After locating the line that contains "еще более широкое принижение потребнос" in the data below, set down exactly that line and each one after it through the line that contains "पदाधिकारियों का स्थानांतरण", and nothing more.

Items listed in a dataset:
===

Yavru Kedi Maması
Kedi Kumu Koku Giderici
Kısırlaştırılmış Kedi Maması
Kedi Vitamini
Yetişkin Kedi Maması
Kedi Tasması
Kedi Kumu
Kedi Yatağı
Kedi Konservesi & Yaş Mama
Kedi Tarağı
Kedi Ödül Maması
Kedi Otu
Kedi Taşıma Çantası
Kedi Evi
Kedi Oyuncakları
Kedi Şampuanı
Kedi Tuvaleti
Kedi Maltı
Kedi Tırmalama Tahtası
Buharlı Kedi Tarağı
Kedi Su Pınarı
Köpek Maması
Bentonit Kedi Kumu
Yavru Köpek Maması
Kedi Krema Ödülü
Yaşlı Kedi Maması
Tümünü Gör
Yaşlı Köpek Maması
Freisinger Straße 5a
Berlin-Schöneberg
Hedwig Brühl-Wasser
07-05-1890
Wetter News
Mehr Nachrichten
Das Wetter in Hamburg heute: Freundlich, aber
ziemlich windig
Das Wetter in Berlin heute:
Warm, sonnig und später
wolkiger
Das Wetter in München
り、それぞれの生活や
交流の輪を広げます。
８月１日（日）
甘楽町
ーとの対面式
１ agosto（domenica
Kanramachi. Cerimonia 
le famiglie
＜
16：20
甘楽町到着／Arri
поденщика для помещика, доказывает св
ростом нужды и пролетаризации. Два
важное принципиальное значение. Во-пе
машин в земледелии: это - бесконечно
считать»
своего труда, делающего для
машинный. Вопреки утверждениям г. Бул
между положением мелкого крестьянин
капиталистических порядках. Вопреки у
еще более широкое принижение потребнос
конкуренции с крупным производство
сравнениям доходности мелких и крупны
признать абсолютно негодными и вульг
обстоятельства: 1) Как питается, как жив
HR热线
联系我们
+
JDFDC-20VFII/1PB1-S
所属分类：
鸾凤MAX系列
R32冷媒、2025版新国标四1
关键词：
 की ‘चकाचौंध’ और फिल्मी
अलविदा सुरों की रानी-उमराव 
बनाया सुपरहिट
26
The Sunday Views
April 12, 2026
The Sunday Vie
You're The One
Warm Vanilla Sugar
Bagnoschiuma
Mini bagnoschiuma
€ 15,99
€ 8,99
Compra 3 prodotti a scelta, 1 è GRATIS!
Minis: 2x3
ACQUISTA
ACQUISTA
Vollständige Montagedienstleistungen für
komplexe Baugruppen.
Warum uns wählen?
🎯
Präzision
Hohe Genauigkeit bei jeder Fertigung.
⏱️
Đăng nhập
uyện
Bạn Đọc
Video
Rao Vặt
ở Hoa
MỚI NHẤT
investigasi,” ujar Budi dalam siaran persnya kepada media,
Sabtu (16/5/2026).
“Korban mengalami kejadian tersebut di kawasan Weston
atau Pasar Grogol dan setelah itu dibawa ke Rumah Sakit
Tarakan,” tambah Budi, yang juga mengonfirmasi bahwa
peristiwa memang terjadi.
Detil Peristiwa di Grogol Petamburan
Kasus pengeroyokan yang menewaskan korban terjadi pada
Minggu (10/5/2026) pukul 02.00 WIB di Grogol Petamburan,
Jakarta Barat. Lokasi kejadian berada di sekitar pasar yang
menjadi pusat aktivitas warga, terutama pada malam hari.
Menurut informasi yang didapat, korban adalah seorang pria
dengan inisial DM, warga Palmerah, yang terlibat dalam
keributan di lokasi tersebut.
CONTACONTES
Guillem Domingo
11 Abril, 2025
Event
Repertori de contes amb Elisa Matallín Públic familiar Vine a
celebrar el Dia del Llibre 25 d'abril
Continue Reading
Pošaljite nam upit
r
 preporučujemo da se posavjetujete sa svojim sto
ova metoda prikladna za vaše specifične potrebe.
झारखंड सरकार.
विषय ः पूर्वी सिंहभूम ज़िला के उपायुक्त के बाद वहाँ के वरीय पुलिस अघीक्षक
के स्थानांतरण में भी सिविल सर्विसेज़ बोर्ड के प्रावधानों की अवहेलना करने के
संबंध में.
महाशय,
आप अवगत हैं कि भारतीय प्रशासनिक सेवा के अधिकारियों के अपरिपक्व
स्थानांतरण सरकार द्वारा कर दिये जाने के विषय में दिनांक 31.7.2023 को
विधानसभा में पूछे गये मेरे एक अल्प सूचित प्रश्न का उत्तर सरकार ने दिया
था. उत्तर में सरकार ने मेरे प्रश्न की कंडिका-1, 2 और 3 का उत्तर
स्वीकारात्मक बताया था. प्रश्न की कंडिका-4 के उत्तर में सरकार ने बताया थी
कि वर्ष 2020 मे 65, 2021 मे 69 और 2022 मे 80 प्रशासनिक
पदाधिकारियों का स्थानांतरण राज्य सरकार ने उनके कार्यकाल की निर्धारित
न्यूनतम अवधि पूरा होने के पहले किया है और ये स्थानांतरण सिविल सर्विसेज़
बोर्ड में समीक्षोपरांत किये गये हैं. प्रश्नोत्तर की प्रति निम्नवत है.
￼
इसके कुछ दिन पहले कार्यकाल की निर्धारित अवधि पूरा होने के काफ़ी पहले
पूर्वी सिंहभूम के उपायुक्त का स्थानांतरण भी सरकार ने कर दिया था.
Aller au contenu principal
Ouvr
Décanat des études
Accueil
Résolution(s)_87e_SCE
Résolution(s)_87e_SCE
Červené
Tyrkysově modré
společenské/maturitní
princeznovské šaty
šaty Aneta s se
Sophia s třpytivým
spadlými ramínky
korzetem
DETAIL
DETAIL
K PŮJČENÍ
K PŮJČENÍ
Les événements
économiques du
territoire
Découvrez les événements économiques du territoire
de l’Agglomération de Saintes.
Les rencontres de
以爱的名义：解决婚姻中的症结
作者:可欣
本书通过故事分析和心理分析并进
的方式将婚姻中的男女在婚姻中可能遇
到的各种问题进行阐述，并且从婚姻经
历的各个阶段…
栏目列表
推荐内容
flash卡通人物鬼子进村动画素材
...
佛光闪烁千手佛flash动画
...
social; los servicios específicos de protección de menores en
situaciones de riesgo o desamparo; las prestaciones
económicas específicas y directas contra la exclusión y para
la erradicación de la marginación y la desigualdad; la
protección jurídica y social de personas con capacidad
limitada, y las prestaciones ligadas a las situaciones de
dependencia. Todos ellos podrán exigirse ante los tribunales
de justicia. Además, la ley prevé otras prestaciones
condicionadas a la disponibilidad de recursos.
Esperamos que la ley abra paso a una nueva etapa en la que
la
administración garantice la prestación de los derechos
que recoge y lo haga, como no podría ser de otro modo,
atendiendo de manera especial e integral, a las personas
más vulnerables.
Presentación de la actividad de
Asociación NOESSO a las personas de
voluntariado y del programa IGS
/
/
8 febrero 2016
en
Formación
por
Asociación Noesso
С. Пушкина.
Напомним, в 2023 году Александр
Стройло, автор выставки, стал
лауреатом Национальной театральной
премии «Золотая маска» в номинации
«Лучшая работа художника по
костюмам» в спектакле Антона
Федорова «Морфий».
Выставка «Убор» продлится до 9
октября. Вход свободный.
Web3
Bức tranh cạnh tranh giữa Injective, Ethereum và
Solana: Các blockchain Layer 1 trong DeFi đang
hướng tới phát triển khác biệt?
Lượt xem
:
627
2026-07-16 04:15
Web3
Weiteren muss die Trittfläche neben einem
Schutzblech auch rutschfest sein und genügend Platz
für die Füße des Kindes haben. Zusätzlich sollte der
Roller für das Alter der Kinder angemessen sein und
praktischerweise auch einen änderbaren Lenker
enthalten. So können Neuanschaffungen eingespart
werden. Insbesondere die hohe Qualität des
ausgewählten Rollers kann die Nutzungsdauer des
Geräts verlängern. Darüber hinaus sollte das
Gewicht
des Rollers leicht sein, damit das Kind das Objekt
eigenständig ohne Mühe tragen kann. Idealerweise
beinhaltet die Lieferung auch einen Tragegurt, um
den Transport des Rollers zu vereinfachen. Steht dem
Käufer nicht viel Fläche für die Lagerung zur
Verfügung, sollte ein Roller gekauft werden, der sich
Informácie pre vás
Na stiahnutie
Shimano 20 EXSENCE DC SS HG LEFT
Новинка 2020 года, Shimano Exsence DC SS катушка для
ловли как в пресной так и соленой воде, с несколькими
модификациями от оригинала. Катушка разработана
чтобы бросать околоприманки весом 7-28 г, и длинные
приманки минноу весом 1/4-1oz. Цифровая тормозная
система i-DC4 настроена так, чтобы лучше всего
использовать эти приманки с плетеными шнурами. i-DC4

===

▶ Answer for this exercise
еще более широкое принижение потребнос
конкуренции с крупным производство
сравнениям доходности мелких и крупны
признать абсолютно негодными и вульг
обстоятельства: 1) Как питается, как жив
HR热线
联系我们
+
JDFDC-20VFII/1PB1-S
所属分类：
鸾凤MAX系列
R32冷媒、2025版新国标四1
关键词：
 की ‘चकाचौंध’ और फिल्मी
अलविदा सुरों की रानी-उमराव 
बनाया सुपरहिट
26
The Sunday Views
April 12, 2026
The Sunday Vie
You're The One
Warm Vanilla Sugar
Bagnoschiuma
Mini bagnoschiuma
€ 15,99
€ 8,99
Compra 3 prodotti a scelta, 1 è GRATIS!
Minis: 2x3
ACQUISTA
ACQUISTA
Vollständige Montagedienstleistungen für
komplexe Baugruppen.
Warum uns wählen?
🎯
Präzision
Hohe Genauigkeit bei jeder Fertigung.
⏱️
Đăng nhập
uyện
Bạn Đọc
Video
Rao Vặt
ở Hoa
MỚI NHẤT
investigasi,” ujar Budi dalam siaran persnya kepada media,
Sabtu (16/5/2026).
“Korban mengalami kejadian tersebut di kawasan Weston
atau Pasar Grogol dan setelah itu dibawa ke Rumah Sakit
Tarakan,” tambah Budi, yang juga mengonfirmasi bahwa
peristiwa memang terjadi.
Detil Peristiwa di Grogol Petamburan
Kasus pengeroyokan yang menewaskan korban terjadi pada
Minggu (10/5/2026) pukul 02.00 WIB di Grogol Petamburan,
Jakarta Barat. Lokasi kejadian berada di sekitar pasar yang
menjadi pusat aktivitas warga, terutama pada malam hari.
Menurut informasi yang didapat, korban adalah seorang pria
dengan inisial DM, warga Palmerah, yang terlibat dalam
keributan di lokasi tersebut.
CONTACONTES
Guillem Domingo
11 Abril, 2025
Event
Repertori de contes amb Elisa Matallín Públic familiar Vine a
celebrar el Dia del Llibre 25 d'abril
Continue Reading
Pošaljite nam upit
r
 preporučujemo da se posavjetujete sa svojim sto
ova metoda prikladna za vaše specifične potrebe.
झारखंड सरकार.
विषय ः पूर्वी सिंहभूम ज़िला के उपायुक्त के बाद वहाँ के वरीय पुलिस अघीक्षक
के स्थानांतरण में भी सिविल सर्विसेज़ बोर्ड के प्रावधानों की अवहेलना करने के
संबंध में.
महाशय,
आप अवगत हैं कि भारतीय प्रशासनिक सेवा के अधिकारियों के अपरिपक्व
स्थानांतरण सरकार द्वारा कर दिये जाने के विषय में दिनांक 31.7.2023 को
विधानसभा में पूछे गये मेरे एक अल्प सूचित प्रश्न का उत्तर सरकार ने दिया
था. उत्तर में सरकार ने मेरे प्रश्न की कंडिका-1, 2 और 3 का उत्तर
स्वीकारात्मक बताया था. प्रश्न की कंडिका-4 के उत्तर में सरकार ने बताया थी
कि वर्ष 2020 मे 65, 2021 मे 69 और 2022 मे 80 प्रशासनिक
पदाधिकारियों का स्थानांतरण राज्य सरकार ने उनके कार्यकाल की निर्धारित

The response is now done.